*** Opening Data supplied ***

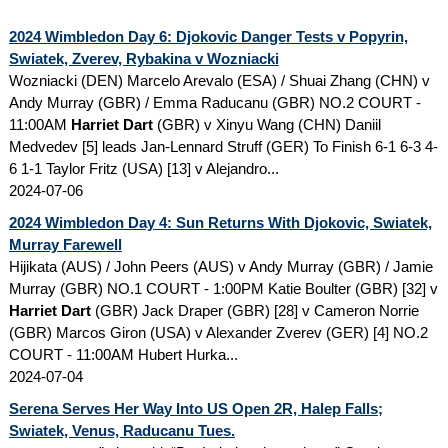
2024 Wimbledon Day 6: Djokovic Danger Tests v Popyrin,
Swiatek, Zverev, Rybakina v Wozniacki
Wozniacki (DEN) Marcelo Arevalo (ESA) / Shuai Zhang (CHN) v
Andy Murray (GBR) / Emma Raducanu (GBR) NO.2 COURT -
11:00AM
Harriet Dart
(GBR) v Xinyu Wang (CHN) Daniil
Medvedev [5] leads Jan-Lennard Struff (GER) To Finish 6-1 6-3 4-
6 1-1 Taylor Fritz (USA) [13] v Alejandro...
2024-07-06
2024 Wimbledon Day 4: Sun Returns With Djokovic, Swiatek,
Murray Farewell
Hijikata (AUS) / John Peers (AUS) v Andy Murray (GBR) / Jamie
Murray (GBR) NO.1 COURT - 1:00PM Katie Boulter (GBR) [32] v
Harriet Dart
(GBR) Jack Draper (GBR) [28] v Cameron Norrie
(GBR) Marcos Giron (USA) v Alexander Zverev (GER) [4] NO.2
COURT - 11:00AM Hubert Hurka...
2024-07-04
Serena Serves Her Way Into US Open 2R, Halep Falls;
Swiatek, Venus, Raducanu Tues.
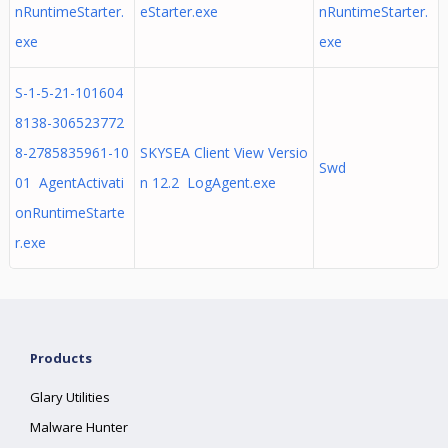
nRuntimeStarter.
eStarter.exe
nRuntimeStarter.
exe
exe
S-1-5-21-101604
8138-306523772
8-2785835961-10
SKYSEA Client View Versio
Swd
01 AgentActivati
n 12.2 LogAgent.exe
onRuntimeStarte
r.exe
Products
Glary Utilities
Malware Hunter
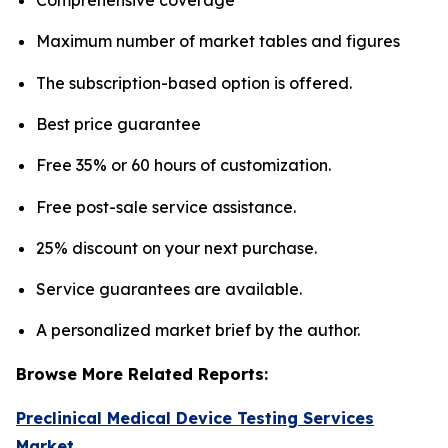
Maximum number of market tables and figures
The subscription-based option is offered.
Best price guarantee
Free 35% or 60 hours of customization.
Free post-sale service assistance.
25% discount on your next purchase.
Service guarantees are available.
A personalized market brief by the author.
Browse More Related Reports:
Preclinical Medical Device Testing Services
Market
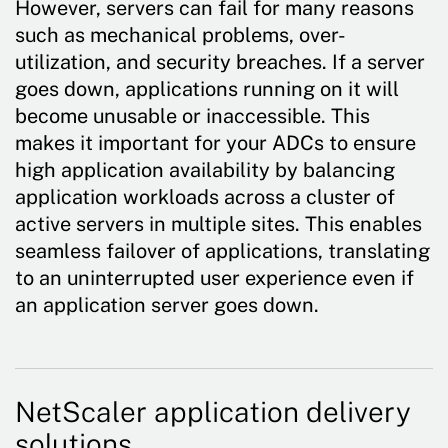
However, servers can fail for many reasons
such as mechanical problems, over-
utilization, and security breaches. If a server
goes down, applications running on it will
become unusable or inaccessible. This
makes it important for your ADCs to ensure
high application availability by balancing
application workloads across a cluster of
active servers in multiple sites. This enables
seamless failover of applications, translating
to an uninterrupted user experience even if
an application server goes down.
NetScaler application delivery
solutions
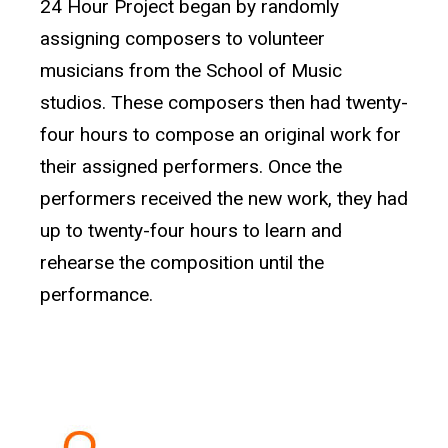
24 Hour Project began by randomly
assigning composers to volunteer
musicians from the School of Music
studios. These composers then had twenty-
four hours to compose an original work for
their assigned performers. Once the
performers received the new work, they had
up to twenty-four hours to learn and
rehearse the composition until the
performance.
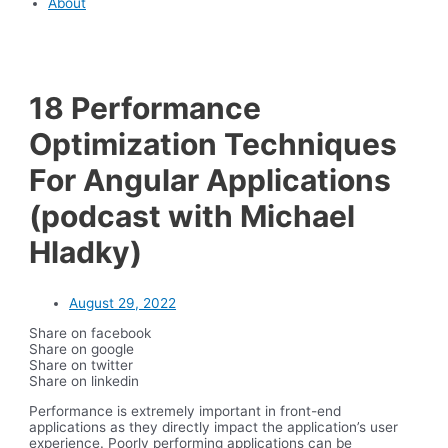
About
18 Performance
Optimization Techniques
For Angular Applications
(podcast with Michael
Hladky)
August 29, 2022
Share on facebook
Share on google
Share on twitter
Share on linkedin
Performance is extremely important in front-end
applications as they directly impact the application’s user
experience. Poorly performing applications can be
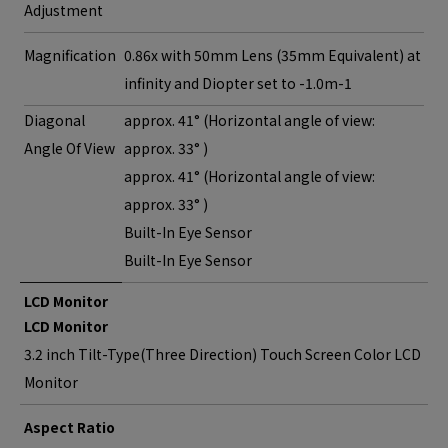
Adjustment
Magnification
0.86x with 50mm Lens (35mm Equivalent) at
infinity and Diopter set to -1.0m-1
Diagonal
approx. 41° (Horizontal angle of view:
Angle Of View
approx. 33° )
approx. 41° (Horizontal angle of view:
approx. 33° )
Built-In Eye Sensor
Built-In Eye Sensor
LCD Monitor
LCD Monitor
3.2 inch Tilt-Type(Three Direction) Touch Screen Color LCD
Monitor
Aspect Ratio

*** Closing Data supplied ***

:: Work instruction ::
Would you report every line of the entries above containing the word "goes"?

:: Result ::
goes down, applications running on it will
an application server goes down.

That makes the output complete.